KOKOMO, Ind. — It’s been 25 years since Joann Kaiser directed the first community play in Tipton, Indiana, which now boasts a thriving theater presence unexpected in a small town.
“It’s an added nuance to our community. We have a good thing going here, and I hope it lasts,” said Kaiser, senior lecturer in communication arts at Indiana University Kokomo.
The first show, Our Town, which was a great success, led to a production of Fiddler on the Roof, also directed by Kaiser. Buoyed by their success, planners formed the Tipton Community Theatre, a not-for-profit organization dedicated to the performing arts.
“We didn’t know how long it might last, and how a community that small could support it, but they have,” said Kaiser, who now serves on the board of directors. “It gives people the ability to see art and performance at work, close to home. For a low price, they can see high-quality shows.”
Twenty-five years after the first production, the organization flourishes, performing four shows each year, including one children’s production. In addition, they coordinate a Performing Arts Camp during the summer for youth.

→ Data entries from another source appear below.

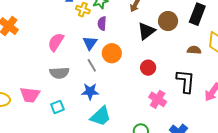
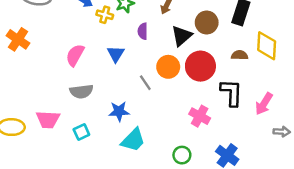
purple semicircle: (102, 23) -> (143, 31), moved
orange circle: (112, 53) -> (168, 67), moved
gray line: (92, 65) -> (145, 83), moved
red circle: (148, 68) -> (200, 66), moved, size x1.6

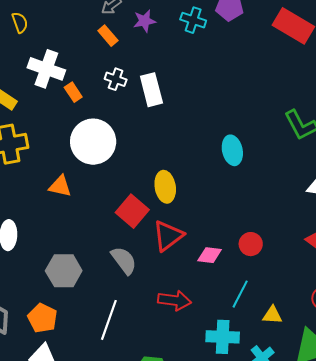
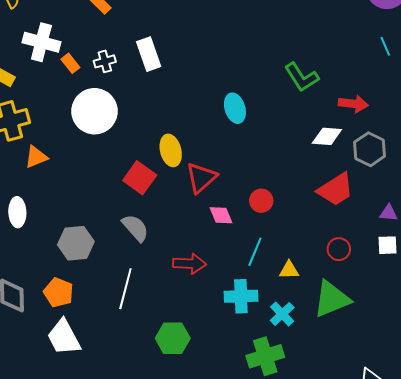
white cross: (116, 79) -> (105, 61), moved, turned -30
orange triangle: (60, 186) -> (36, 157), moved, turned -30
red triangle: (168, 236) -> (201, 178), moved
pink diamond: (210, 255) -> (221, 215), turned 65

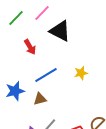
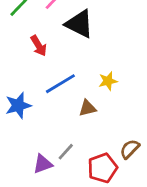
brown triangle: (40, 99) -> (88, 108), moved

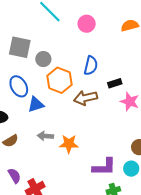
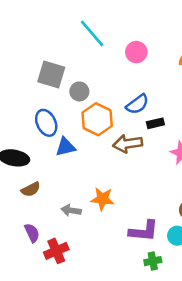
blue semicircle: (91, 66) -> (137, 104), turned 36
black rectangle: (115, 83) -> (155, 123), moved
gray arrow: (45, 136) -> (71, 210), moved

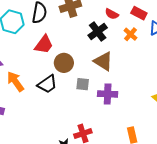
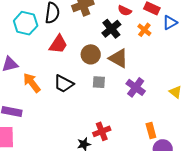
brown circle: (64, 63) -> (91, 54), moved
black trapezoid: (47, 84) -> (64, 84), turned 65
purple cross: (108, 94) -> (136, 87), moved, turned 36

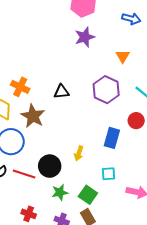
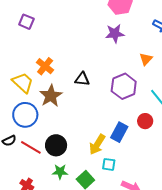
yellow arrow: (79, 153) -> (97, 144), moved, size x1.5

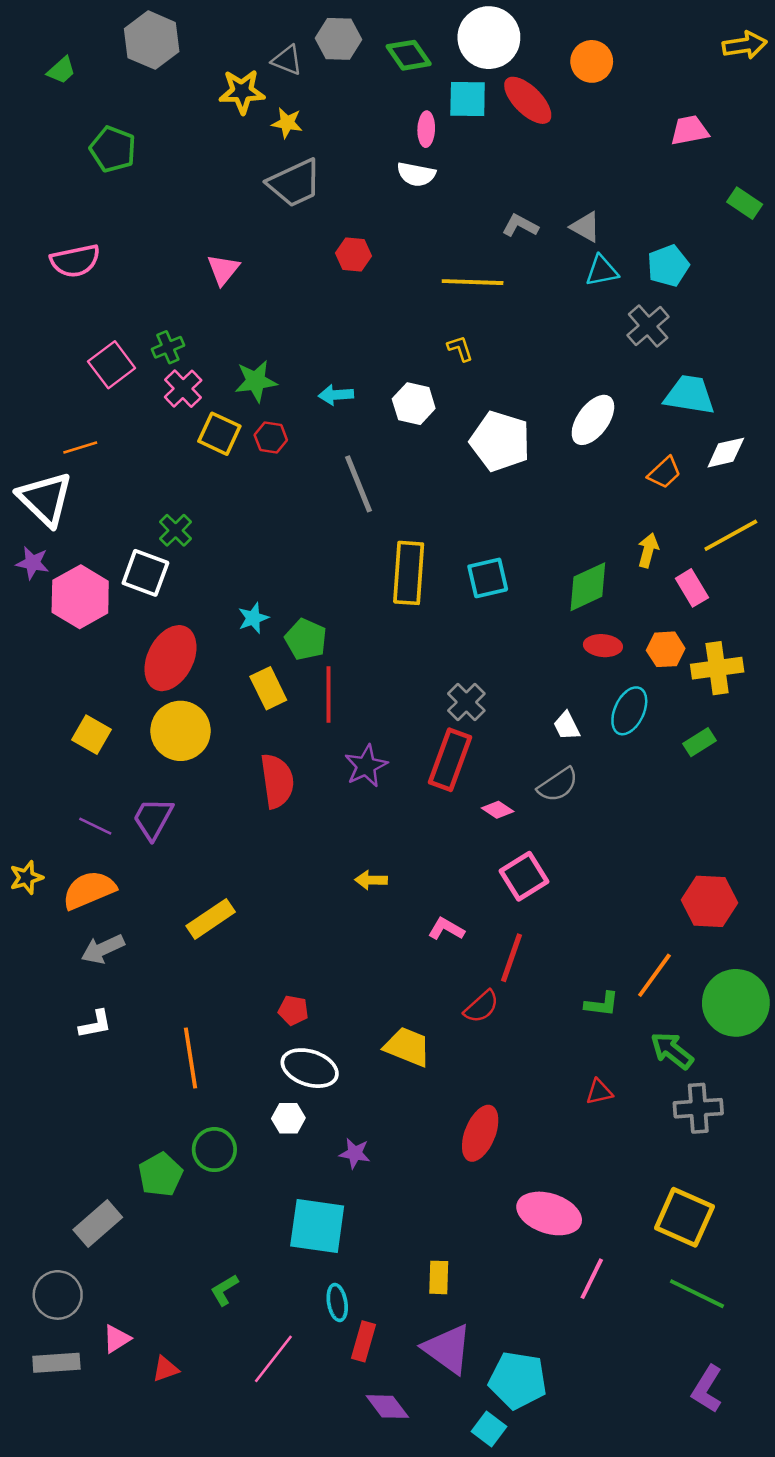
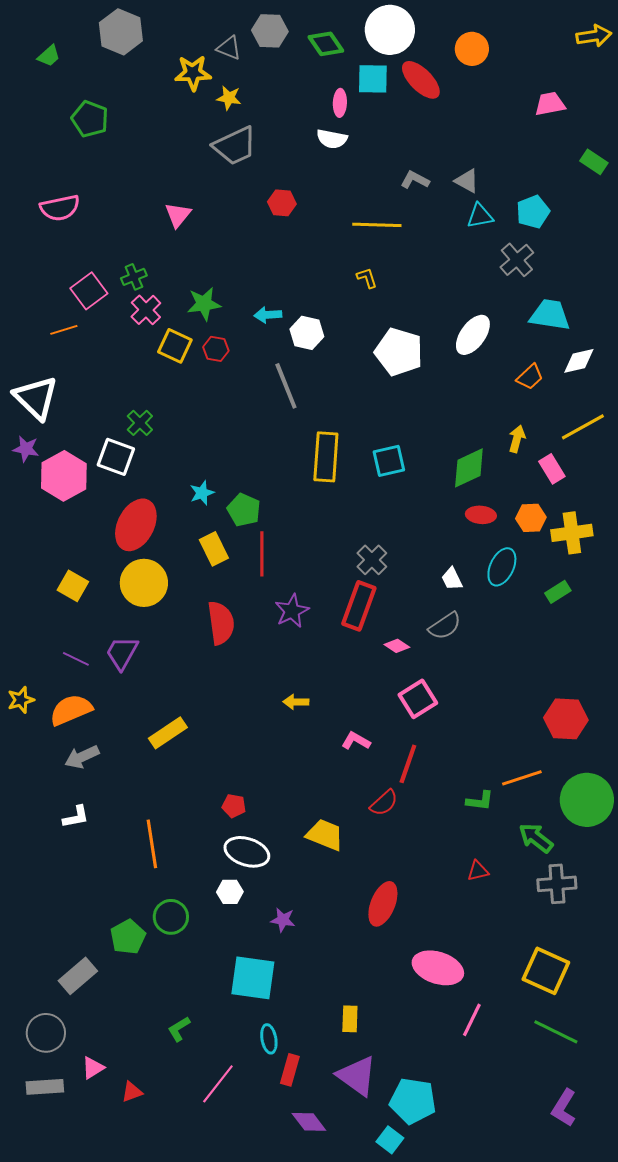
white hexagon: (414, 404) -> (307, 333), moved
orange line: (80, 448) -> (64, 330), moved
orange line: (654, 975) -> (522, 778), turned 36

Kaiser played the Wicked Witch of the West in an early production of The Wizard of Oz, and laughs remembering cast reaction to her first appearance in full make up and costume.
“I walked out on the stage and did the cackle, and all the little kids ran,” she said. “It was a challenge to get them to stay on stage.”
After a few seasons of directing and performing with the group, Kaiser moved from the area, and didn’t return for 10 years.
“While I was gone, the organization took off,” she said. “There were a lot more people involved. When I saw the shows they had done, and the number of people who had gone through, the volunteers who had participated, I was so proud of the outcome for this program.”
During the 25th anniversary year, Kaiser and the board are dreaming big, raising money to buy a building they currently borrow for storage.
“Our big dream is to expand from just a warehouse, into a place we can offer classes, teaching singing, dancing, music, and acting,” she said. “We would also like to eventually create a small auditorium, for a more intimate space than the high school auditorium.”
Kaiser began teaching at IU Kokomo in 1988 as an adjunct. Her theater involvement started with an acting course, and “it took off from there,” sharing her passion both on campus and in Tipton.
“Theatre allows a person to find identity, community, and expression of the human soul,” Kaiser said. “The Tipton theatre group is my family. I have watched students find acceptance with their peers and learn skills for team-building, problem solving, and explore issues of diversity.”
Indiana University Kokomo serves north central Indiana.